USNS Seay is a large cargo ship, almost the size of an aircraft carrier. It is part of Maritime Prepositioning Ship Squadron 2 and provides afloat prepositioned U.S. military cargo to U.S. Armed Forces operating throughout the Indo-Pacific Region.

“The ship’s preparedness and service it provides follow in the spirit of heroism demonstrated by Sergeant William W. Seay,” said Capt. Fred Walley, master of the ship.

He says members of the crew consider it a “privilege” to serve aboard the vessel named for the brave Army Soldier. The captain adds that the crew continues Seay’s legacy of service as each contract Mariner aboard is committed to the ship’s important mission.

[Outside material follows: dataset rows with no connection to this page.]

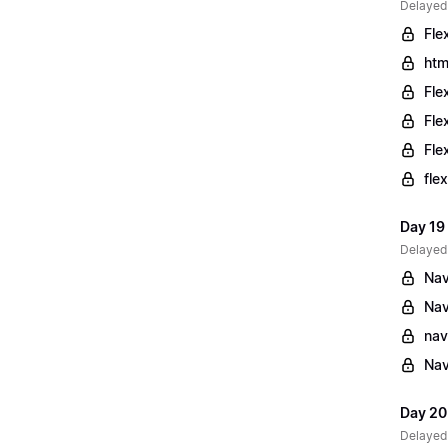
Delayed
Fle
htm
Fle
Fle
Fle
fle
Day 19
Delayed
Nav
Nav
nav
Nav
Day 20
Delayed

“This ship [and our crew] stand in dedicated service to the United States Armed Forces, just as Sergeant Seay did,” Walley said.

“The crew honors our namesake by our professionalism, our care for the ship and one another, and responding to the call.

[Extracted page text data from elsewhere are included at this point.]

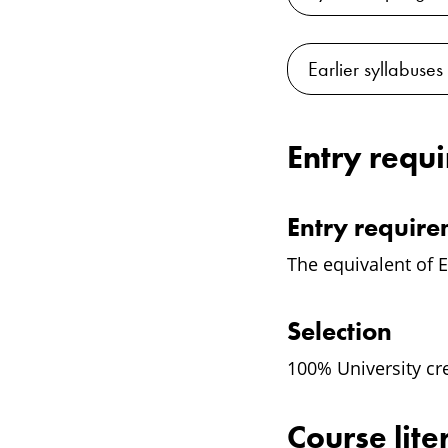
Earlier syllabuses
Entry requ
Entry requir
The equivalent of E
Selection
100% University cr
Course lite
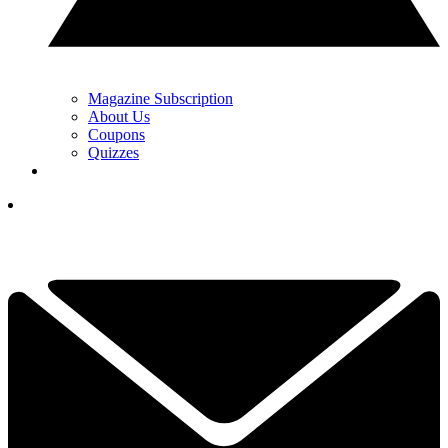
Magazine Subscription
About Us
Coupons
Quizzes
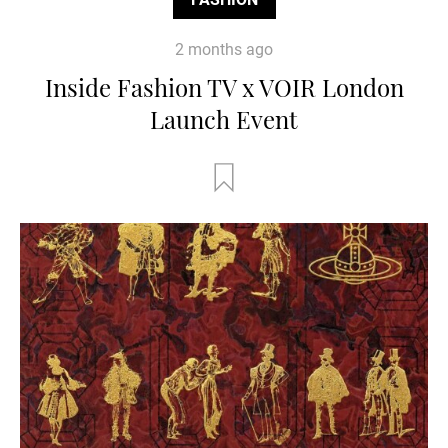
2 months ago
Inside Fashion TV x VOIR London
Launch Event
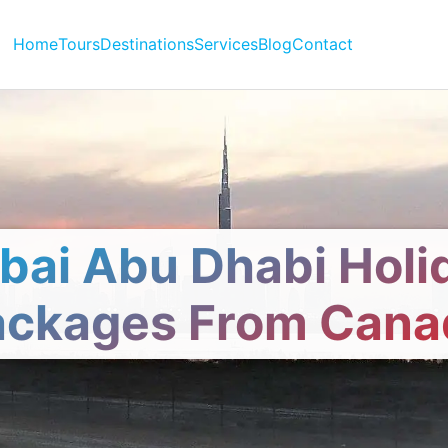
Home
Tours
Destinations
Services
Blog
Contact
bai Abu Dhabi Holi
ackages From Cana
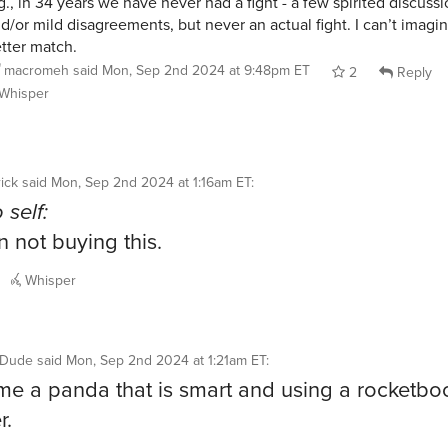
g., in 34 years we have never had a fight - a few spirited discuss
d/or mild disagreements, but never an actual fight. I can’t imagi
tter match.
macromeh
said
Mon, Sep 2nd 2024 at 9:48pm ET
2
Reply
Whisper
ick
said
Mon, Sep 2nd 2024 at 1:16am ET
:
 self:
n not buying this.
Whisper
ntDude
said
Mon, Sep 2nd 2024 at 1:21am ET
:
e a panda that is smart and using a rocketbo
r.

Currently, 34 MSC ships are named for Medal of Honor recipients like Seay. Walley says naming ships after these American heroes is a “noble practice of the military to keep the recognition of these heroes alive for several generations.”


Medal of Honor Citation for Sgt. William W. Seay:

For conspicuous gallantry and intrepidity in action at the risk of his life above and beyond the call of duty. Sgt. Seay distinguished himself while serving as a driver with the 62d Transportation Company, on a resupply mission. The convoy with which he was traveling, carrying critically needed ammunition and supplies from Long Binh to Tay Ninh, was ambushed by a reinforced battalion of the North Vietnamese Army. As the main elements of the convoy entered the ambush killing zone, they were struck by intense rocket, machine-gun, and automatic-weapons fire from the well-concealed and entrenched enemy force. When his convoy was forced to stop, Sgt. Seay immediately dismounted and took a defensive position behind the wheels of a vehicle loaded with high-explosive ammunition. As the violent North Vietnamese assault approached to within 10 meters of the road, Sgt. Seay opened fire, killing two of the enemy. He then spotted a sniper in a tree approximately 75 meters to his front and killed him. When an enemy grenade was thrown under an ammunition trailer near his position, without regard for his own safety he left his protective cover, exposing himself to intense enemy fire, picked up the grenade, and threw it back to the North Vietnamese position, killing four more of the enemy and saving the lives of the men around him. Another enemy grenade landed approximately three meters from Sgt. Seay's position. Again Sgt. Seay left his covered position and threw the armed grenade back upon the assaulting enemy. After returning to his position he was painfully wounded in the right wrist, however, Sgt. Seay continued to give encouragement and direction to his fellow soldiers. After moving to the relative cover of a shallow ditch, he detected three enemy soldiers who had penetrated the position and were preparing to fire on his comrades. Although weak from loss of blood and with his right hand immobilized, Sgt. Seay stood up and fired his rifle with his left hand, killing all three and saving the lives of the other men in his location. As a result of his heroic action, Sgt. Seay was mortally wounded by a sniper's bullet. Sgt. Seay, by his gallantry in action at the cost of his life, has reflected great credit upon himself, his unit, and the U.S. Army.